The Girl Who Loved Tom Gordon

The Girl Who Loved Tom Gordon Analysis

Trisha is only nine when she has to survive the forest wilderness on her own. She struggles to survive, because she isn't acclimated to a life in the forest at all. She is a nine-year-old girl; how likely is she to hunt and cook for herself? He only real options for food are to eat berries and food from the forest floor, but that can be very poisonous. So instead, she slowly starves, and the tension of the novel rises. She survives, but it is a wonder to the town who started to believe the worst.

Her incredible experience of the wilderness culminates in the moment of her rescue, but not before an encounter with a bear.

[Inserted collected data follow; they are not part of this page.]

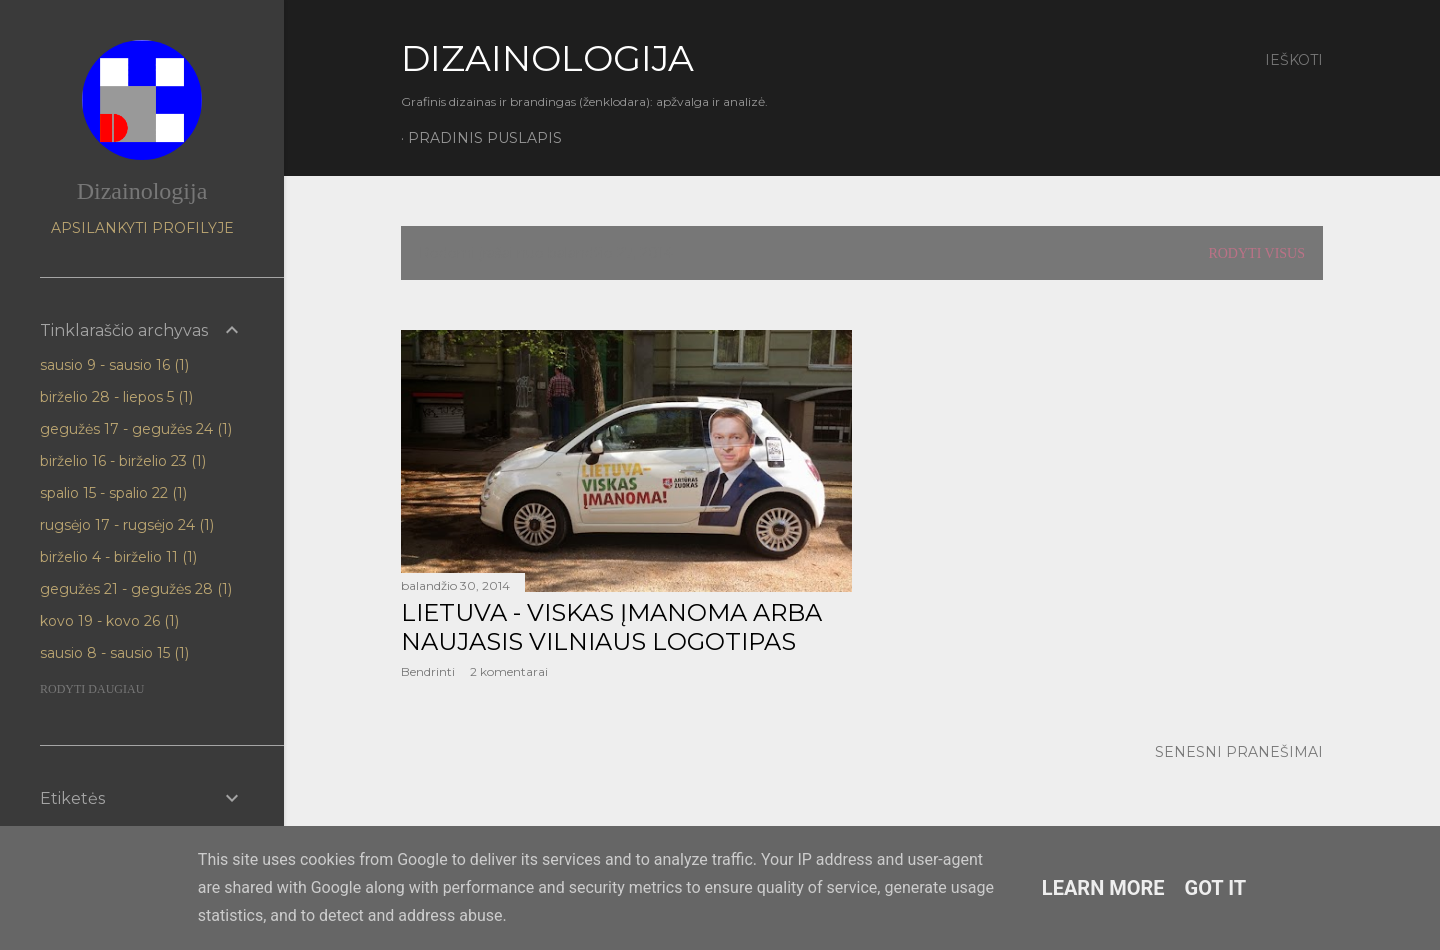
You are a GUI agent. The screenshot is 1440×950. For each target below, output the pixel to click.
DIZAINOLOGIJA (547, 58)
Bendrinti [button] (428, 671)
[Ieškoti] (1294, 60)
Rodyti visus (1256, 253)
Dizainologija (142, 191)
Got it (1216, 888)
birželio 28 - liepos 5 (116, 397)
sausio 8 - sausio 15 (114, 653)
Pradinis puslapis (485, 138)
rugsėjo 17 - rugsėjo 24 (127, 525)
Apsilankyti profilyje (142, 228)
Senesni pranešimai (1239, 752)
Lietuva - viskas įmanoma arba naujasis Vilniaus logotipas (611, 627)
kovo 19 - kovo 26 (109, 621)
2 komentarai (509, 671)
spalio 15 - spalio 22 (113, 493)
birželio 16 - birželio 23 (123, 461)
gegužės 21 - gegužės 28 (136, 589)
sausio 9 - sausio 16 (114, 365)
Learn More (1103, 888)
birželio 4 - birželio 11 (118, 557)
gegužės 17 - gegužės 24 (136, 429)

The bear symbolizes the danger of the forest, made manifest. The power of nature is insurmountable, but she still does her part to survive. Her fearlessness is rewarded in the novel by survival; she is found and saved. Her courageous encounter with the bear is witnessed, and she is heralded as a survivor and hero.

The story is also about the girl in another way. Because she is nine, she is an avatar of innocence. Her descent into forest chaos symbolizes her pending experience of life. She is about to find a new kind of life more chaotic than anything her childhood contained. Her encounter with the forest can be seen as a metaphor for her pending experience of adult life and all its chaos.